Gunnison County may miss the brunt
As the sub-prime mortgage collapse sweeps the nation, local housing experts and real estate agents are optimistic that the local market will be somewhat insulated from its effects. However, credit woes that result in fewer housing starts and sales could send financial repercussions throughout the valley.
The extension of the easy credit and adjustable interest loans has plunged thousands of financially over-extended borrowers throughout the nation into bankruptcy. The sheer volume of loan defaults has already sent ripples throughout the world’s financial institutions, and most experts believe that the worst is yet to come.
Much of Colorado’s recent housing boom has been fueled by the easy-to-acquire high interest loans, and as a consequence, the state is among the highest in the nation in foreclosures.
According to the annual report on state lending issued by the office of Colorado attorney general John Suthers, high-risk borrowing has reached dizzying heights in Colorado. The report suggests that the problem is so widespread that even areas without significant sub-prime lending activity are being injured by the fallout.
Mirroring much of the rest of the nation, Gunnison County has seen an upsurge in foreclosures this year. The 24 foreclosures so far in 2007 have more than doubled the rate of 2006.
However, 2005 was closer in defaults to 2007, so it may be too early to tell whether this year’s increase signifies a trend, according to statistics furnished by the county treasurer’s office.
Western State College (WSC) economist David Plant is one expert who believes the effect of the surge in defaults is likely to be felt across the board—including Gunnison County.
“It’s impacting the entire economy,” he says.
Plant says those effects range from a weaker dollar, which will raise consumer prices on imports, to less cash on hand for local entrepreneurs and investors. “It’s making it harder to borrow,” he says.
While he isn’t sure that a recession will be the end result of the mortgage meltdown, he says there is no question that the economy has hit a rough patch and it probably hasn’t bottomed out yet.
Plant’s colleague, WSC economics professor Sally Hays, concurs. “I think it’s going to have a ripple effect—definitely,” she says. “There’s a lot of fear that it will affect consumer confidence,” she adds.
While both economists agree that the national picture doesn’t appear rosy, there may be reasons why Gunnison County is insulated from the worst of a possible recession.
For one thing, Plant says many of the region’s home sales are not speculative.
“People actually want to live here,” he says.
Another thing that could work in the region’s favor, according to Plant, is that the local economy is primarily based on tourism.
“I think we’ll weather the downturn in the housing industry pretty well,” he says. “I’m more afraid that global warming will hurt the tourism economy,” he adds.
Gunnison Country Association of Realtors president-elect Darci Gillespie says all real estate markets are local.
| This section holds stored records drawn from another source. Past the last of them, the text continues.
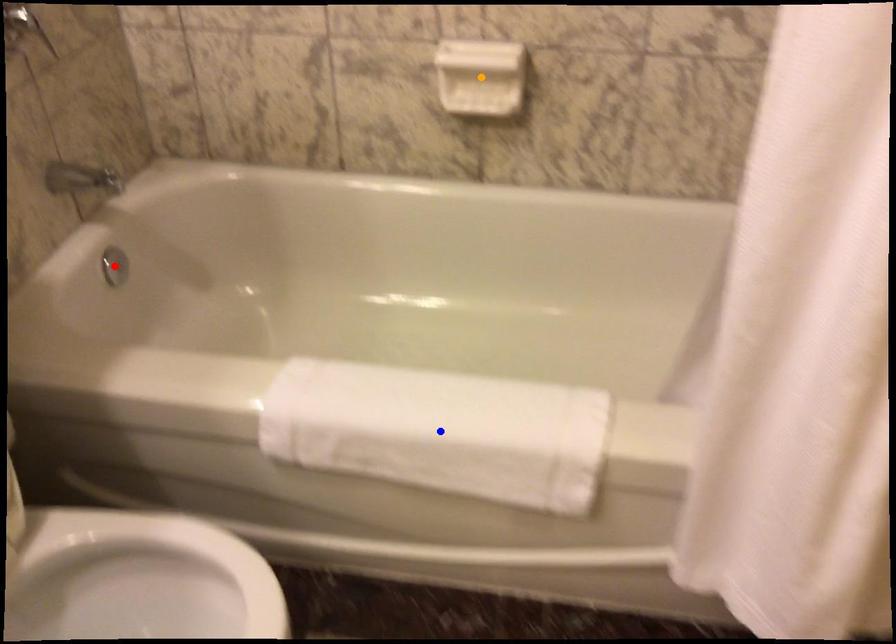 Order these from nearest to farthest:
1. red point
2. blue point
3. orange point

blue point → orange point → red point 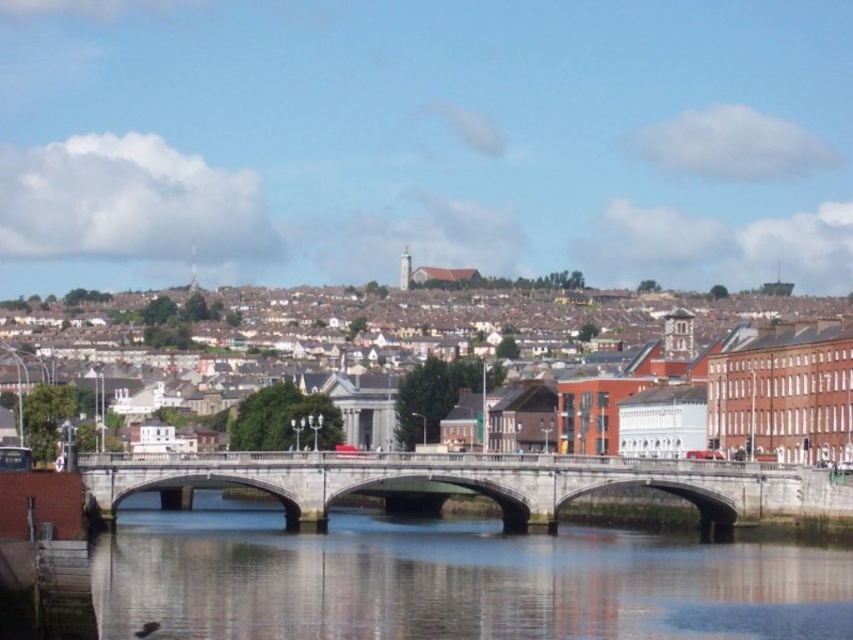 You are standing on the stone bridge and looking down. You see the clear water at center and the matte brick town at upper center. Which of these two objects is positioned higher from your viewpoint?

The matte brick town at upper center is positioned higher because it is located above the clear water at center.

In the scene shown: You are a delivery drone that needs to fly from the clear water at center to the concrete bridge at center. What is the minimum vertical distance you must maintain to safely pass between them?

The clear water at center and concrete bridge at center are 11.93 meters apart, so the minimum vertical distance you must maintain to safely pass between them is 11.93 meters.

You are a tourist standing on the concrete bridge at center and looking towards the matte brick town at upper center. Which structure appears larger in your view?

The matte brick town at upper center appears larger in your view because it is bigger than the concrete bridge at center. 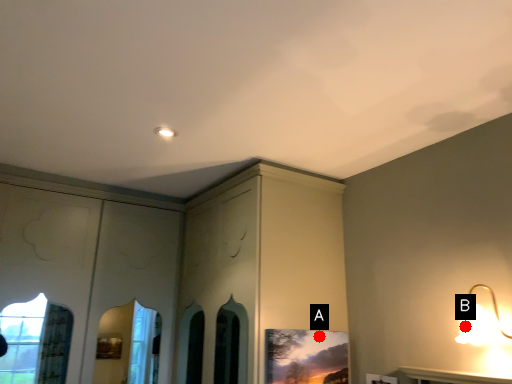 Question: Two points are circled on the image, labeled by A and B beside each circle. Which point is farther from the camera taking this photo?

Choices:
 (A) A is further
 (B) B is further

Answer: (A) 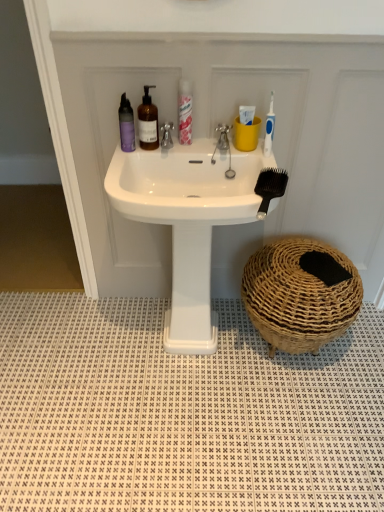 Find the location of a particular element. The width and height of the screenshot is (384, 512). free spot in front of brown woven basket at lower right is located at coordinates (297, 421). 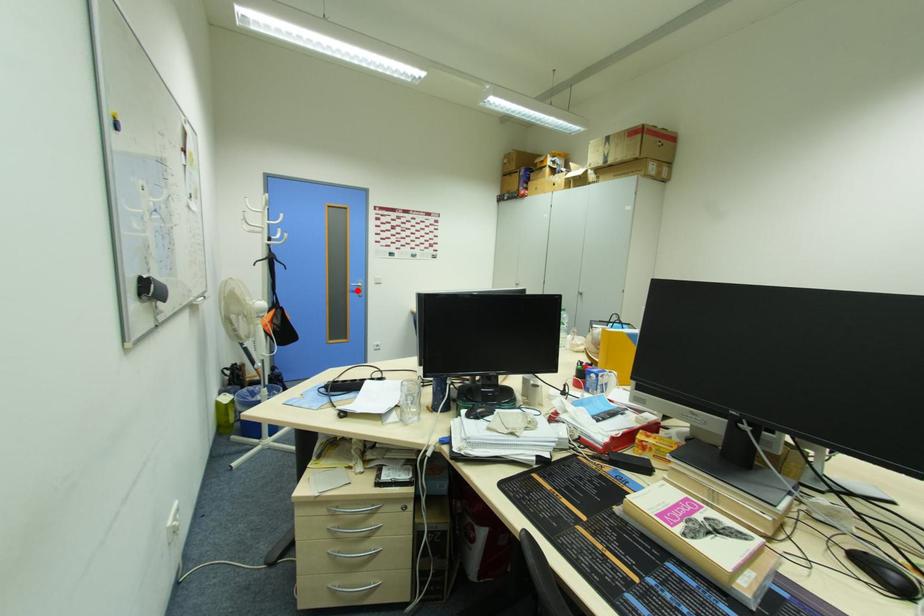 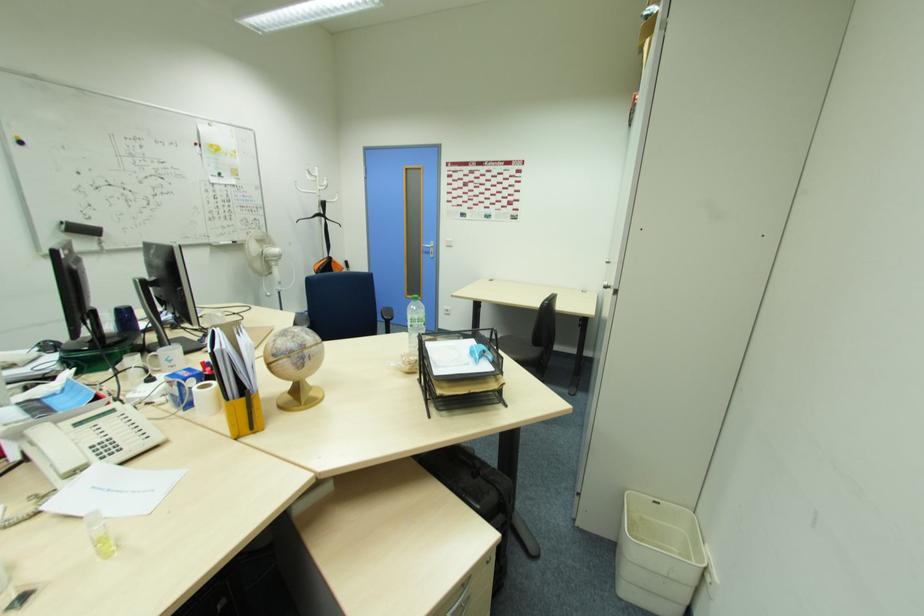 In the second image, find the point that corresponds to the highlighted location in the first image.

(430, 252) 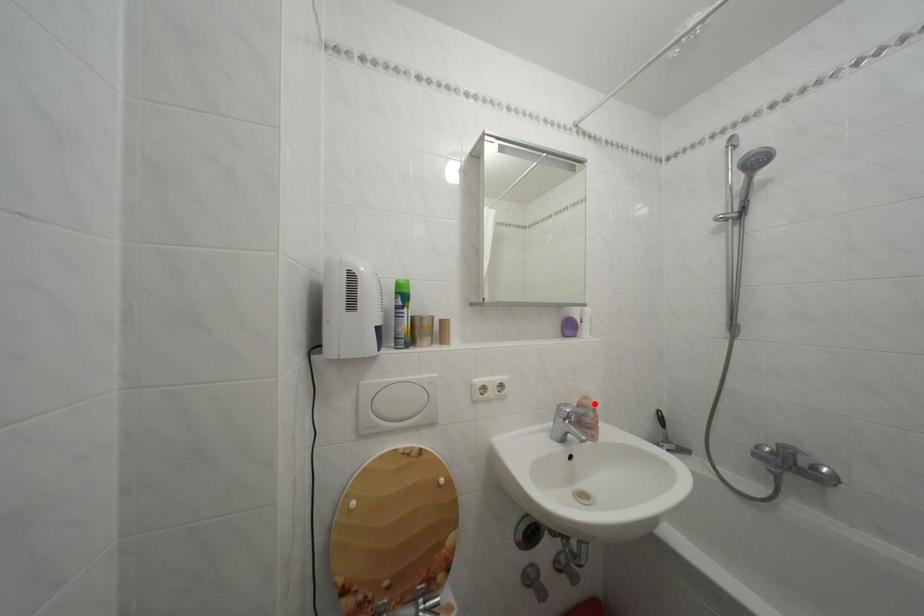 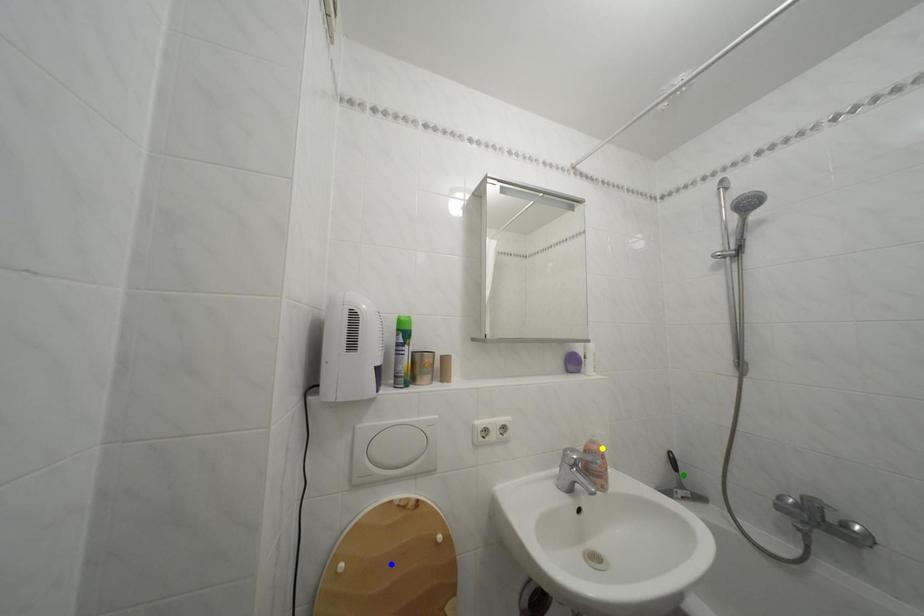 Question: I am providing you with two images of the same scene from different viewpoints. A red point is marked on the first image. You are given multiple points on the second image. Which point in image 2 is actually the same real-world point as the red point in image 1?

Choices:
 (A) green point
 (B) yellow point
 (C) blue point

Answer: (B)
She expects this market will be resilient to the rest of the nation’s credit woes.
“We have a lot of second -home purchasers,” she says, “and they’re paying cash.”
Community Banks of Colorado mortgage broker Michelle Phelps says she thinks lenders in this region do a good job of educating their customers about the perils of adjustable interest loans and financial over-extension. Unfortunately, she says, the rest of the nation’s problems have made it more difficult to borrow money here.
She says prospective borrowers shouldn’t be deterred, however. “There are still a lot of good loan packages out there,” she says.
Attorney general Suthers says in his report that borrower education is part of the key to ameliorating the crisis.
“We must continue to educate Coloradoans about the dangers of borrowing at exceptionally high interest rates, and show our citizens how to avoid the cycle of debt that plagues so many,” he remarked.
Stephanie Aeschliman, Gunnison County Housing Authority’s house buying counselor, offers classes for local residents borrowing for new homes.
“In our classes we cover predatory lending and what people need to watch out for,” she says. “Just because you are pre-approved for a loan with a payment that is 60 percent of your income doesn’t mean you can afford it,” she adds. “We advise that your total housing costs shouldn’t exceed more than 30 percent of your income.”